# [EXERCISE]
Write the entries out again exactly; any picture among them gets left out.

# [RECORD EXCERPTS]
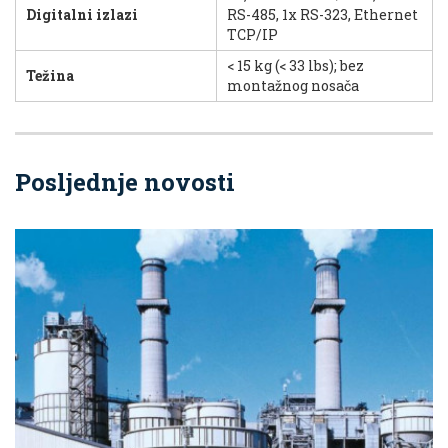
Digitalni izlazi
RS-485, 1x RS-323, Ethernet
TCP/IP
< 15 kg (< 33 lbs); bez
Težina
montažnog nosača
Posljednje novosti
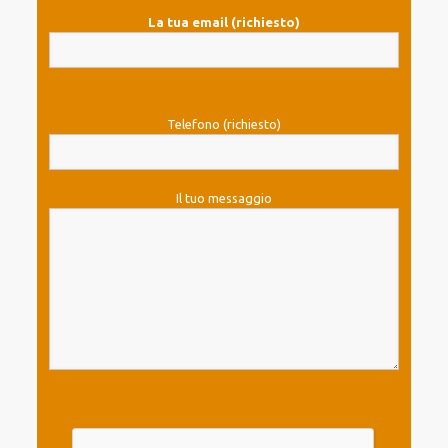
La tua email (richiesto)
Telefono (richiesto)
Il tuo messaggio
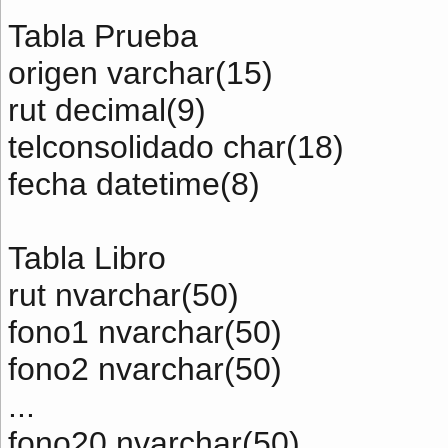
Tabla Prueba
origen varchar(15)
rut decimal(9)
telconsolidado char(18)
fecha datetime(8)
Tabla Libro
rut nvarchar(50)
fono1 nvarchar(50)
fono2 nvarchar(50)
...
fono20 nvarchar(50)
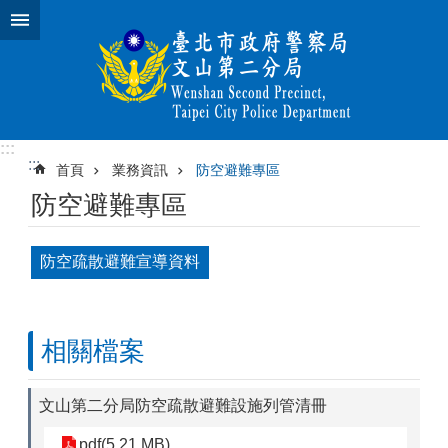
跳到主要內容區塊
:::
:::
首頁
業務資訊
防空避難專區
防空避難專區
防空疏散避難宣導資料
相關檔案
文山第二分局防空疏散避難設施列管清冊
pdf(5.21 MB)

# [SOLUTION TO THIS EXERCISE]
Digitalni izlazi
RS-485, 1x RS-323, Ethernet
TCP/IP
< 15 kg (< 33 lbs); bez
Težina
montažnog nosača
Posljednje novosti
La tua email (richiesto)
Telefono (richiesto)
Il tuo messaggio
Tabla Prueba
origen varchar(15)
rut decimal(9)
telconsolidado char(18)
fecha datetime(8)
Tabla Libro
rut nvarchar(50)
fono1 nvarchar(50)
fono2 nvarchar(50)
...
fono20 nvarchar(50)
跳到主要內容區塊
:::
:::
首頁
業務資訊
防空避難專區
防空避難專區
防空疏散避難宣導資料
相關檔案
文山第二分局防空疏散避難設施列管清冊
pdf(5.21 MB)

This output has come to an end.